I remember. I am reminded daily by the men on the street corners who are broken and asking for help, though the only true cure would be a time machine to take them back before they were scarred into helplessness. I remember the cold maps with their arrows. I know how to translate the advances into casualties. I remember those lessons. My heart sinks, knowing that memory isn't enough.

The sun shines. The inside of my skull glows. I am become a being of light. I shine. I open my eyes and it is bright. I am safe and warm. There is blue sky. I have my children with me, and today we will remember, and maybe, just maybe, their generation will learn the right lesson. Before that, there is bacon, and there are cinnamon rolls.


I am surrounded by sounds today. The dishwasher gurgles. The radio sings. Rain attacks the skylight. My dog has begun to snore in wheezes and whistles that make me wonder if a cartoon is playing in a distant room. The house shivers and the plates in their cabinets rattle when the washing machine spins.

Today is a day for doing. I have destinations all around the city marked on a map in my mind. I draw red lines between each stop, making constellations of obligation. Do rats make maps when they run a maze? Can they see the stars? Like them, I shall reward myself when I have followed every line and found a stopping point.

The maze never truly ends. I understand why people seek gods. Seek meaning. Do rats measure the benevolence of humans-become-gods, or do they preach acceptance in their huddled dens? I have stepped outside that bewildering path, seeking to make my own meaning, create my own rewards. The same stars shine down, but the constellations are my own.

Grey Skies

The sky is gray grey gray and i wonder if we're in a Ray Bradbury story, living on a far off planet that is just almost like ours, but a key feature is missing. I am missing the sun. I read that it is warm, somewhere, and I yearn for that somewhere off this grey gray grey planet. 

I will fill the house with noise and activity today, and pretend that housecleaning is dancing and the strange light of swirling bulbs is the sun.

My son is ill. He has strep. He is home, but I cannot dance with him today. He is cloistered in his room. I am cloistered in the house, a recluse of my own making. A friend is whisking me away for lunch today. She is thanking me for something that to me is nothing. I am grateful for her gratitude, and her whisking. And for lunch. 

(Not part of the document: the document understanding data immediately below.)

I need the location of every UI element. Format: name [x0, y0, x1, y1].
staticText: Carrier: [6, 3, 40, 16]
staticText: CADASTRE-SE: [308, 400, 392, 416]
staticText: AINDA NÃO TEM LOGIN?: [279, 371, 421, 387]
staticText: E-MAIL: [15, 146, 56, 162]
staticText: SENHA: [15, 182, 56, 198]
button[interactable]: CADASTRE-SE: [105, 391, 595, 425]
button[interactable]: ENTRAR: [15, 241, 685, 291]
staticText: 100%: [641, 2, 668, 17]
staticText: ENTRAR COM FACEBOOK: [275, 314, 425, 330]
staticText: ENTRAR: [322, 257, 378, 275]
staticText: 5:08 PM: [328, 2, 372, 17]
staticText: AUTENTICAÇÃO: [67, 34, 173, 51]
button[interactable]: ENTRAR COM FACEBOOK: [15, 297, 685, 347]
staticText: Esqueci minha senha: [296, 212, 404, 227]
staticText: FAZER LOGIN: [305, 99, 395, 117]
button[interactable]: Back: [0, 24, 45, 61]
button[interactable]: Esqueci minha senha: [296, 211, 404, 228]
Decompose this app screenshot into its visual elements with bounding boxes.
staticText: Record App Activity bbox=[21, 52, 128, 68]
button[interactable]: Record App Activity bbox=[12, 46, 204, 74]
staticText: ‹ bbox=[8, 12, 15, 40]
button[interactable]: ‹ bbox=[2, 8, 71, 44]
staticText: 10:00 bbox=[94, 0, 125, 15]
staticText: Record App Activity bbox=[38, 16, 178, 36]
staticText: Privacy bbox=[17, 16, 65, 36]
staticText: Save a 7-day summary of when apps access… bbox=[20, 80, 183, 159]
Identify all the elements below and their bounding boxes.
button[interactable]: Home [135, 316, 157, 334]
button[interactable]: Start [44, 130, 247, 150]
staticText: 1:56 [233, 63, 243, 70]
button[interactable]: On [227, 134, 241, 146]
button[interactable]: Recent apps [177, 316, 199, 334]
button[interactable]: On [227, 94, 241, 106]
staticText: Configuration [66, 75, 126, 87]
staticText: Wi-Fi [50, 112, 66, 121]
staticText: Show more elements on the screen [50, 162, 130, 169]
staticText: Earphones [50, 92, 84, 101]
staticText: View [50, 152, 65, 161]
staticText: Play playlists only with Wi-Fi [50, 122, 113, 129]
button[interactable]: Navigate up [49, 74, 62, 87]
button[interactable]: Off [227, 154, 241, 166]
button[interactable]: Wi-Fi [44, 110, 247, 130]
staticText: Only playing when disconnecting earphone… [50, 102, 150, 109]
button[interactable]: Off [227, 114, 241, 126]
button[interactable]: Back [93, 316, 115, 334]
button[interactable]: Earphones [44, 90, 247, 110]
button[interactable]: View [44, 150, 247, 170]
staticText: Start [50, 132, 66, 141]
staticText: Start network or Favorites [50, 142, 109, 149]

This weekend I am going to the mountains. This is not a metaphor, or a simile. I will be up high, closer to the greyness. I might reach up and tear apart the clouds with angry hands, pocketing fistsful of blue sky to share with sad friends far below. The sky will dissolve between my fingers. The torn sky will make my pockets damp with disappointment. The ragged clouds will fill with thunder at my impudence and sew the seams with lightning. I will laugh and tell my friends that I saw the blue. Together we will look up into the gray grey gray and dream of burning stars burning us.